## Exercise material
═══

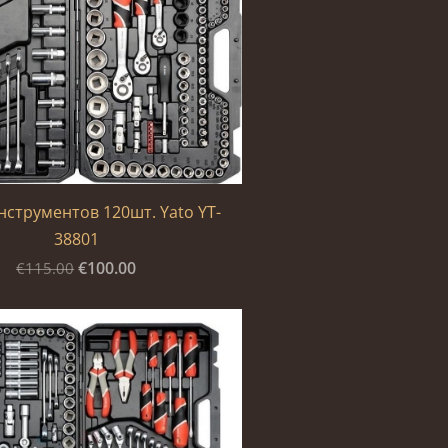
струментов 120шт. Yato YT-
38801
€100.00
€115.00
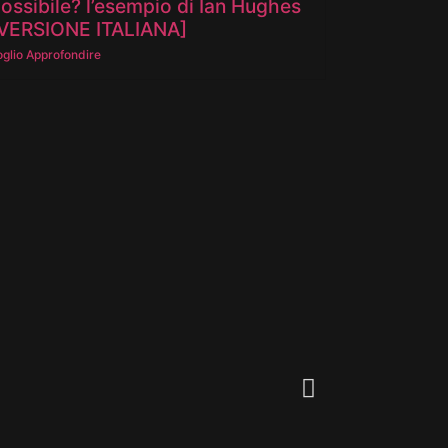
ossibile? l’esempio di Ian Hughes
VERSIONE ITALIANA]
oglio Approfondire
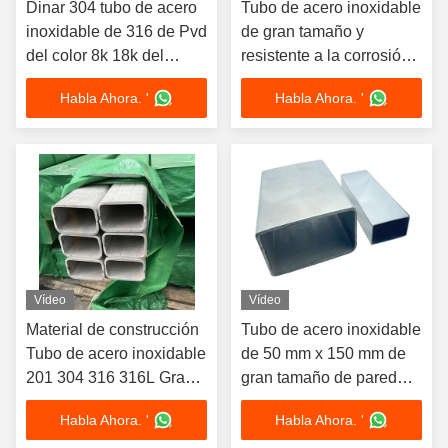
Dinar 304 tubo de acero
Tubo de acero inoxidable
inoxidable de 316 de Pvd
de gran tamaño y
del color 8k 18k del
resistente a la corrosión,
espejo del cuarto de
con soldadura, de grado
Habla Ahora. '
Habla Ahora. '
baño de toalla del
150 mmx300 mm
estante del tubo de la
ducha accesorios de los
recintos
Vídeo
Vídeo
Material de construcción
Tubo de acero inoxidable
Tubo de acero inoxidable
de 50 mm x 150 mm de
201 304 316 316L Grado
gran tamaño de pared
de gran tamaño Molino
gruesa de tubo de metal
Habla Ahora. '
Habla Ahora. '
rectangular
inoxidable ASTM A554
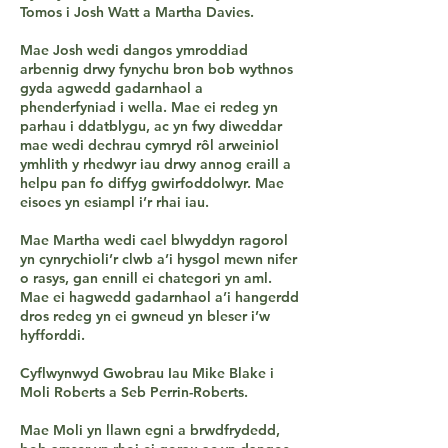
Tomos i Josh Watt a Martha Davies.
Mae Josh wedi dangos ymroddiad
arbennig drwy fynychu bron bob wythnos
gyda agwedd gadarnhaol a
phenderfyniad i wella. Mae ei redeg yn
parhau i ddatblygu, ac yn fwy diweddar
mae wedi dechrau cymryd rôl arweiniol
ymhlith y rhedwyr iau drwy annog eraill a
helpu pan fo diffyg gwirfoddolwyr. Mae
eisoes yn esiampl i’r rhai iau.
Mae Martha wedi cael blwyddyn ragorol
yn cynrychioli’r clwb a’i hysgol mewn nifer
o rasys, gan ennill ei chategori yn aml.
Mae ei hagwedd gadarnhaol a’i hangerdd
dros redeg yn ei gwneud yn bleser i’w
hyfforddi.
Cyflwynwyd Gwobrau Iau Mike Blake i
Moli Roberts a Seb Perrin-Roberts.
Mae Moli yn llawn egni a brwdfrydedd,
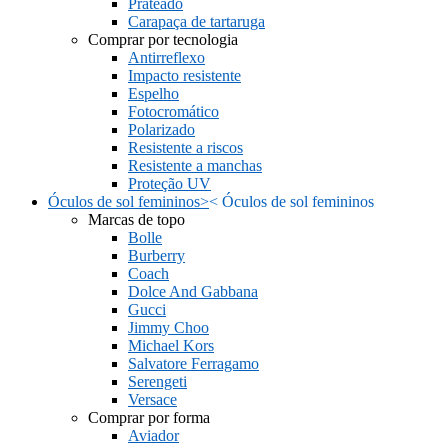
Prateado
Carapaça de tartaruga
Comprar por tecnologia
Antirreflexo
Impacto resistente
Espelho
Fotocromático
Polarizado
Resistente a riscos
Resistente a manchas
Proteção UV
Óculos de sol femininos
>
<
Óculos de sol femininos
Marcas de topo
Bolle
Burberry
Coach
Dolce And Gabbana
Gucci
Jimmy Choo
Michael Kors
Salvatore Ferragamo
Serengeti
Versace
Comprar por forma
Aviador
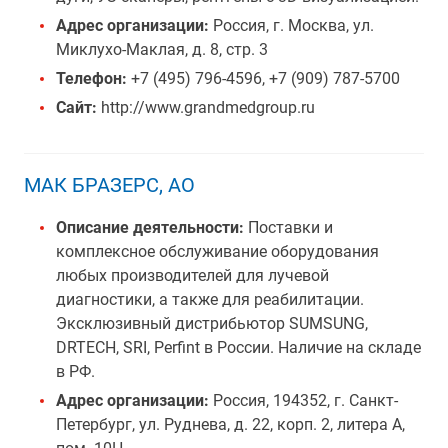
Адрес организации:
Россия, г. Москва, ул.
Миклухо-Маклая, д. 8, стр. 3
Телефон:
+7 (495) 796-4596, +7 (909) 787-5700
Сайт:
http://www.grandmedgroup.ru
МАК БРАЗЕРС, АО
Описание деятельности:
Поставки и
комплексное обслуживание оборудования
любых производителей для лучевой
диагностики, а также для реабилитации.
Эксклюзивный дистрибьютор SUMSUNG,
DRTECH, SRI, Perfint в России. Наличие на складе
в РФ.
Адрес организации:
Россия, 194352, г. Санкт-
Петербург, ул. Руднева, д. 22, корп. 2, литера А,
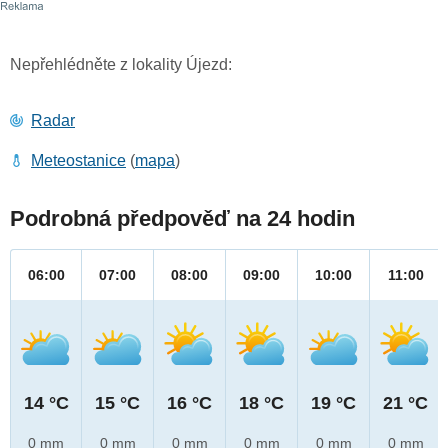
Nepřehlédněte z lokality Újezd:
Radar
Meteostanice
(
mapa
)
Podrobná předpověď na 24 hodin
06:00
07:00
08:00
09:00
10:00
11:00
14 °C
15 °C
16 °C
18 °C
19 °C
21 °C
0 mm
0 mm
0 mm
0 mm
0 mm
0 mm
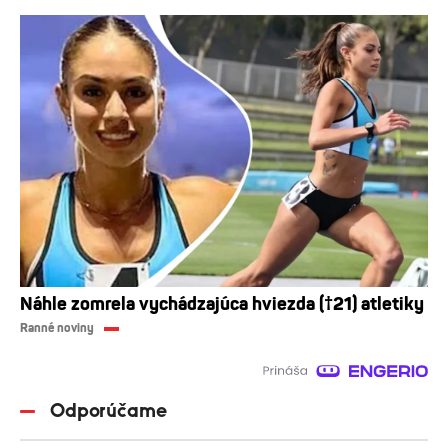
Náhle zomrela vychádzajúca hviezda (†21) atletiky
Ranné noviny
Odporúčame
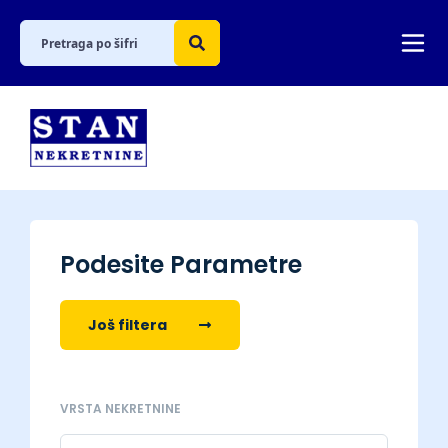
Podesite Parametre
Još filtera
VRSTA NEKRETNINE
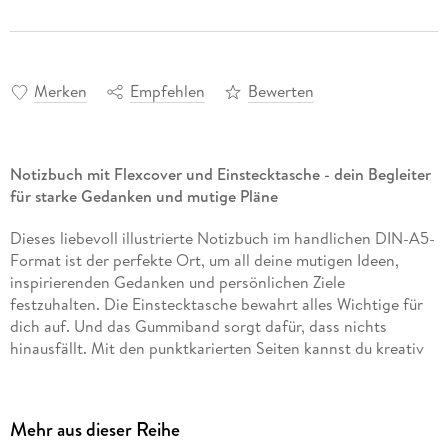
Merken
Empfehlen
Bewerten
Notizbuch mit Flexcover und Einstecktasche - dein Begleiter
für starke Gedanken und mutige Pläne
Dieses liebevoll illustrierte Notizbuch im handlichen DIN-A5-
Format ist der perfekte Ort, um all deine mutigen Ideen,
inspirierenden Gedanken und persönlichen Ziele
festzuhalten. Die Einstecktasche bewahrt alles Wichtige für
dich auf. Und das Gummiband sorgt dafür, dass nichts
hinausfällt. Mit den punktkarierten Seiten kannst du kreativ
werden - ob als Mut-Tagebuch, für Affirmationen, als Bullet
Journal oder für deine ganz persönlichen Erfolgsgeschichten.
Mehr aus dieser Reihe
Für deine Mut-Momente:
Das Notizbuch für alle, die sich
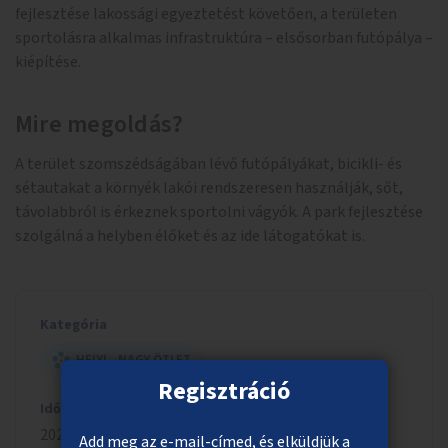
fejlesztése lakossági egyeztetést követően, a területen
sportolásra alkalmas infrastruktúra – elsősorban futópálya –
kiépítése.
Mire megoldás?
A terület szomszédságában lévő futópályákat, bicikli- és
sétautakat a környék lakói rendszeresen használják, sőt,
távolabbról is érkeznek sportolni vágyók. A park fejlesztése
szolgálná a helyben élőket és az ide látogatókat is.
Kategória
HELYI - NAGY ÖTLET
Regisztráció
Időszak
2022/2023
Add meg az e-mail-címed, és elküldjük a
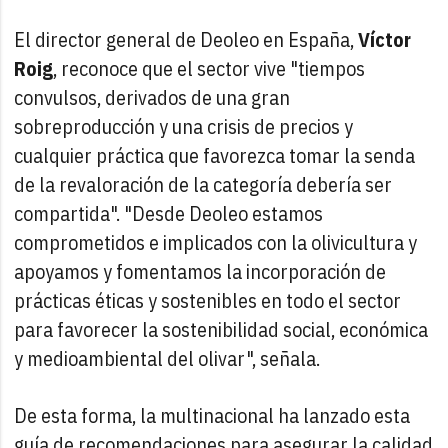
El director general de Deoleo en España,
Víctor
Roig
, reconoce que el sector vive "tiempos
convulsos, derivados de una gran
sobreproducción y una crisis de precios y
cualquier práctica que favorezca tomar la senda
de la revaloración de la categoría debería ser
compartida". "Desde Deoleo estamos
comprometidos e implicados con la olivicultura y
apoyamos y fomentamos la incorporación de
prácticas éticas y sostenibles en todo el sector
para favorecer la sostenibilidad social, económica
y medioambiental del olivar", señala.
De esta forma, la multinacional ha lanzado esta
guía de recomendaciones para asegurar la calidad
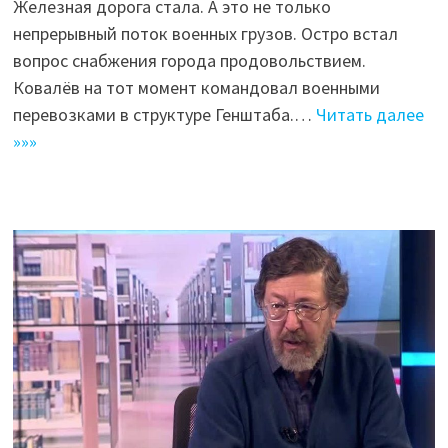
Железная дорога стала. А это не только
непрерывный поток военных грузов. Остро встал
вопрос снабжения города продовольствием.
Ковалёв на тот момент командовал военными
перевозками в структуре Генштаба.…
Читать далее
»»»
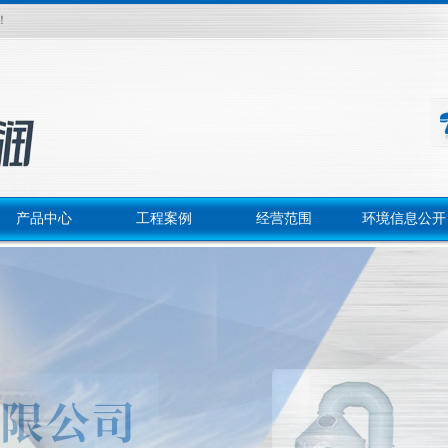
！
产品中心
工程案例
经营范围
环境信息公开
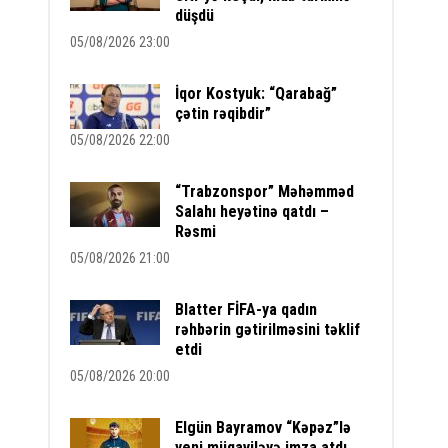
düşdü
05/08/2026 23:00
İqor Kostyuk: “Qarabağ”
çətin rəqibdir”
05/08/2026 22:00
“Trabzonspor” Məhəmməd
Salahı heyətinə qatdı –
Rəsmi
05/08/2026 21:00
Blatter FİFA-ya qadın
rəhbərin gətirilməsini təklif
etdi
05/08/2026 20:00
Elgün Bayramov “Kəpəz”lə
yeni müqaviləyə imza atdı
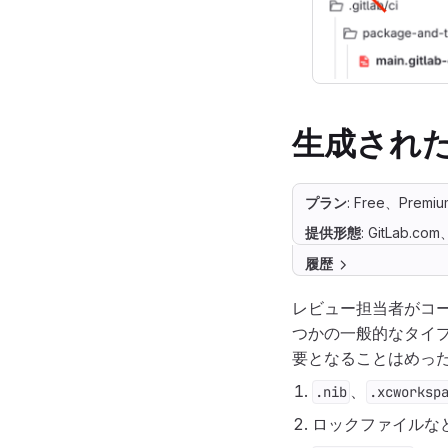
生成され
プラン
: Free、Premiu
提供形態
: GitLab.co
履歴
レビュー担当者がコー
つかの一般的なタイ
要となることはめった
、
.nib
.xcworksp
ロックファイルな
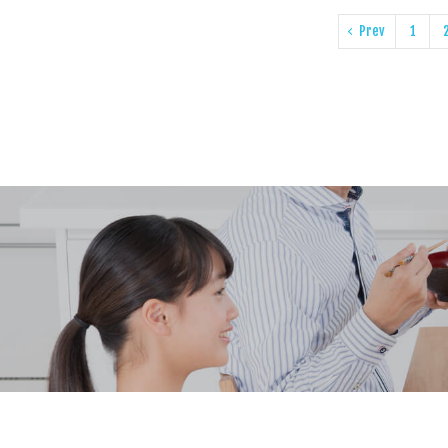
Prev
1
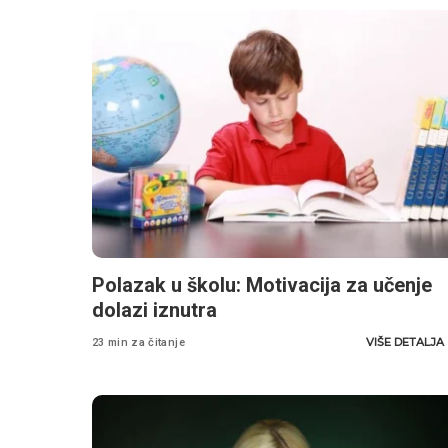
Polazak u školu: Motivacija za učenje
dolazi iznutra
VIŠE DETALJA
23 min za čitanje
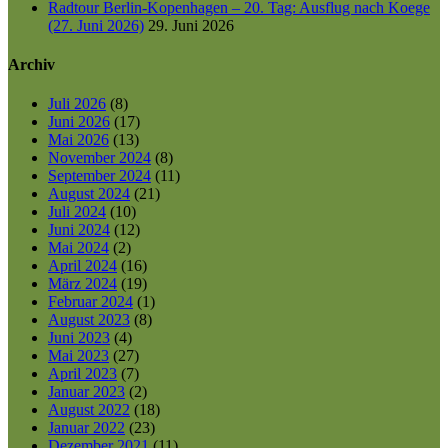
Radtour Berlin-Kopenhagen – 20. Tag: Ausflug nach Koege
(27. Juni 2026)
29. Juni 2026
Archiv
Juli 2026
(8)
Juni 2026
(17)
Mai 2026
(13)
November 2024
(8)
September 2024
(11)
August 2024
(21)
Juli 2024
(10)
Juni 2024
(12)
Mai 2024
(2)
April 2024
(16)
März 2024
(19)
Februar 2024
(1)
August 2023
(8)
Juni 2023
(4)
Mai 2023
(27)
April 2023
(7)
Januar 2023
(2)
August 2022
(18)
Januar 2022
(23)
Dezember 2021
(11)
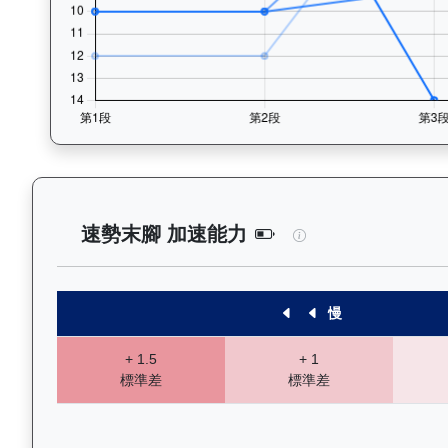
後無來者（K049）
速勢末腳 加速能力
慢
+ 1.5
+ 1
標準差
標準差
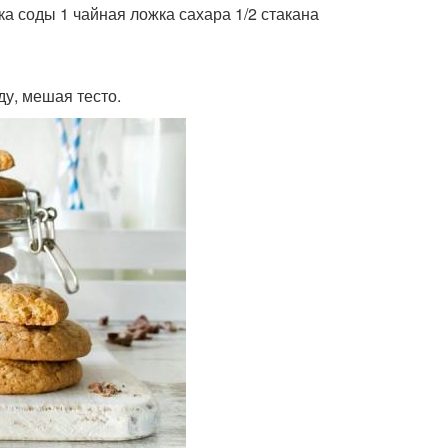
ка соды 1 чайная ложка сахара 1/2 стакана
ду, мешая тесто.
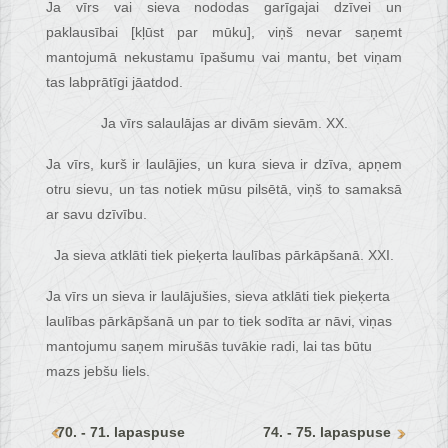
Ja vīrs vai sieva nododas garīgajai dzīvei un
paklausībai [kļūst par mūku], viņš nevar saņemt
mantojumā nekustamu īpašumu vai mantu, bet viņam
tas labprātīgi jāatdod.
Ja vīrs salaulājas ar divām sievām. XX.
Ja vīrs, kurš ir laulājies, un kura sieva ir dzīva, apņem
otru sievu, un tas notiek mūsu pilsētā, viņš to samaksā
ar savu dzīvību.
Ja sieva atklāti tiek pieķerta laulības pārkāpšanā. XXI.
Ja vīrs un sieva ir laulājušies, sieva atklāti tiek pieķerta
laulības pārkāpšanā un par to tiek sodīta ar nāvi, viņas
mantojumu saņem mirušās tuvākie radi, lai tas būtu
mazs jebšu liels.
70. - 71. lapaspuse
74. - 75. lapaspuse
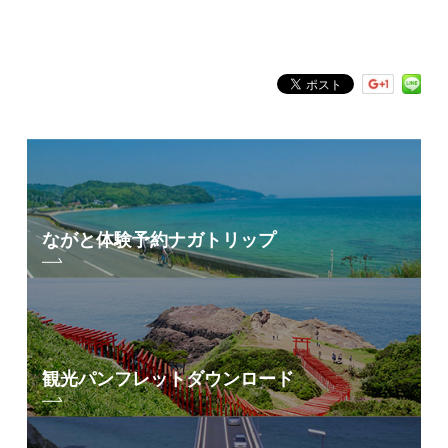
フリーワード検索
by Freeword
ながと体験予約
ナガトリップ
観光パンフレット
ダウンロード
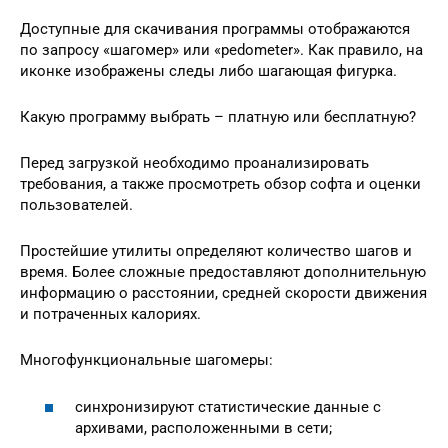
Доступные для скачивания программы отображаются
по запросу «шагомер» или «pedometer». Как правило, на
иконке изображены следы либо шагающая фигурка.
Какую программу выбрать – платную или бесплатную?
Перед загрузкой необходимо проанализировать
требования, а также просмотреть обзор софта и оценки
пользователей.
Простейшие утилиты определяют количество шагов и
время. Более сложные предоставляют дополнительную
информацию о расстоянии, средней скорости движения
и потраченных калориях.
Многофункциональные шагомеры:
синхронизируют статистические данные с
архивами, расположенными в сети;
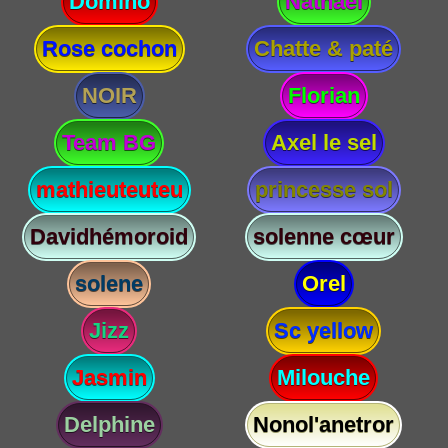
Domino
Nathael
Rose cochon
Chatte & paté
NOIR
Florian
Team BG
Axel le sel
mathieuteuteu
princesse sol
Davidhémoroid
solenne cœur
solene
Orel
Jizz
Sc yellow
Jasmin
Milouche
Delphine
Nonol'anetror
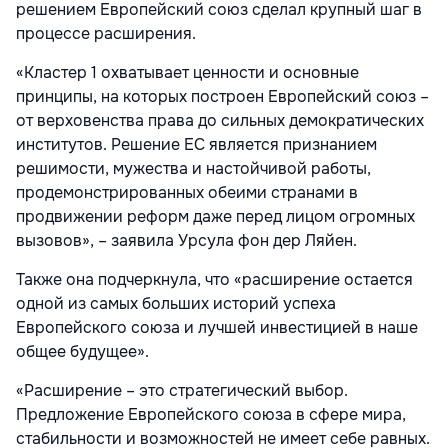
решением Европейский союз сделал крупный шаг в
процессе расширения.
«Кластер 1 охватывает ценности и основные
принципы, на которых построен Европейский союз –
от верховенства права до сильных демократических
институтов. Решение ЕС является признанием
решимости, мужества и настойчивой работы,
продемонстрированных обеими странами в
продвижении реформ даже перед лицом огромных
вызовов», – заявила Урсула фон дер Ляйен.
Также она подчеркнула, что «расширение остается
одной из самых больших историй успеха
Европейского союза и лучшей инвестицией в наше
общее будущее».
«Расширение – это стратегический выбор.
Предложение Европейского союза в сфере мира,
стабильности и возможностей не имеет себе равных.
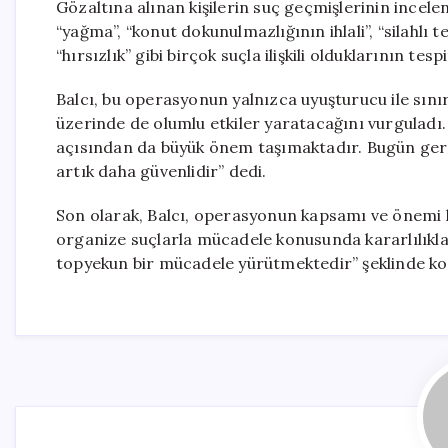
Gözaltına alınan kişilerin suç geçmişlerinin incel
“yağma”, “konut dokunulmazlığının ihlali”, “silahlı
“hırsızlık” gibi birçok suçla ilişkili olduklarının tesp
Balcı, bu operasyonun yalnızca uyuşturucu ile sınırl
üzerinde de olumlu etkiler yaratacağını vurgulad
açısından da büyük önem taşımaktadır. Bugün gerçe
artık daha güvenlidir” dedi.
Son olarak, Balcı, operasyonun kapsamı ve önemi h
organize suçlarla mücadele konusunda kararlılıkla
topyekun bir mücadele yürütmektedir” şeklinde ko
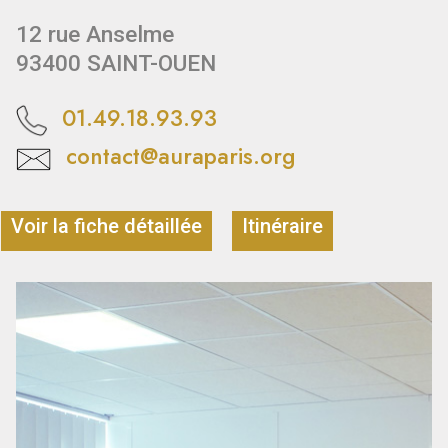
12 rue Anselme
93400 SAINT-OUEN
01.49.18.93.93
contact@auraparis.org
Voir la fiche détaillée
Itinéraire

═══

## What needs to be done
After locating the line with "Какую программу выбрать" in the material above, return it and each line after it exactly, ending at the line with "архивами, расположенными в сети;".

## Your response
Какую программу выбрать – платную или бесплатную?
Перед загрузкой необходимо проанализировать
требования, а также просмотреть обзор софта и оценки
пользователей.
Простейшие утилиты определяют количество шагов и
время. Более сложные предоставляют дополнительную
информацию о расстоянии, средней скорости движения
и потраченных калориях.
Многофункциональные шагомеры:
синхронизируют статистические данные с
архивами, расположенными в сети;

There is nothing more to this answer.